## AIM OF THE EXERCISE
Your task is to copy each line of the material below that includes "agost".

## DATA FOR THIS EXERCISE
____
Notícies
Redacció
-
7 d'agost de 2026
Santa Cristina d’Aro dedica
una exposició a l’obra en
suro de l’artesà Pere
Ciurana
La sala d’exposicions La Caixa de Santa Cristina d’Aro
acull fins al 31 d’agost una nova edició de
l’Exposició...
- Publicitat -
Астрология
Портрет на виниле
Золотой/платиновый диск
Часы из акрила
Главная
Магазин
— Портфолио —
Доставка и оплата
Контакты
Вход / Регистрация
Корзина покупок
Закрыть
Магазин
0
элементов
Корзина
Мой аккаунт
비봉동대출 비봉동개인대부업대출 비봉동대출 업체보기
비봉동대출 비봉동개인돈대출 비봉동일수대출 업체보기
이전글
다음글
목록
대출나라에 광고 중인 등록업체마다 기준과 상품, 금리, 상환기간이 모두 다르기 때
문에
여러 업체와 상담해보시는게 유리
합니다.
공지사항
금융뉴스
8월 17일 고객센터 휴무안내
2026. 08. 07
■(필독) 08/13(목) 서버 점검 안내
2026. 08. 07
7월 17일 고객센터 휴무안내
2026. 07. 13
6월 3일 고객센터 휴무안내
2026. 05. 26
____
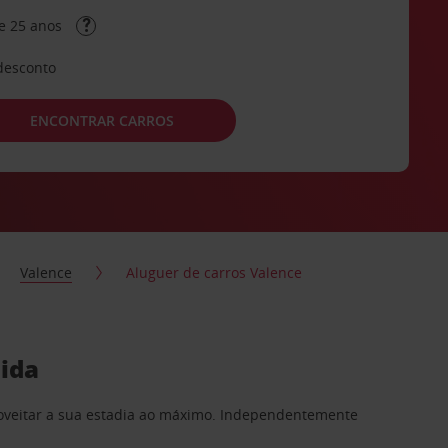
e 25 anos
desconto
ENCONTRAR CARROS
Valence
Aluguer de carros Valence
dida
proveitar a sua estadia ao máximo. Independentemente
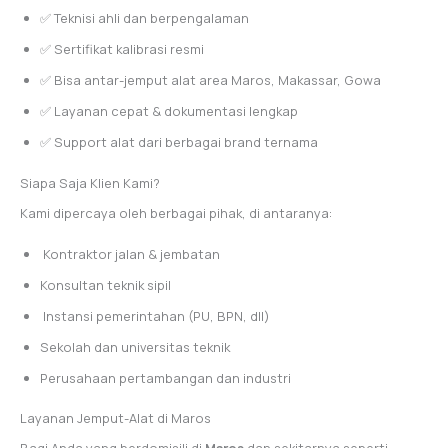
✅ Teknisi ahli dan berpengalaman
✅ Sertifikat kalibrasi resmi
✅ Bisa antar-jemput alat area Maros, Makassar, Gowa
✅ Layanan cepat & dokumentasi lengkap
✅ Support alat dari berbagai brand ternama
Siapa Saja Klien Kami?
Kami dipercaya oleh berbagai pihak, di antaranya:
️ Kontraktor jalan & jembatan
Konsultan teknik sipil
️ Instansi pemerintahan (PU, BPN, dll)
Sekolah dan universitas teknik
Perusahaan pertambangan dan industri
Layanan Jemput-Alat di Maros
____
## ANSWER BOX
7 d'agost de 2026
acull fins al 31 d’agost una nova edició de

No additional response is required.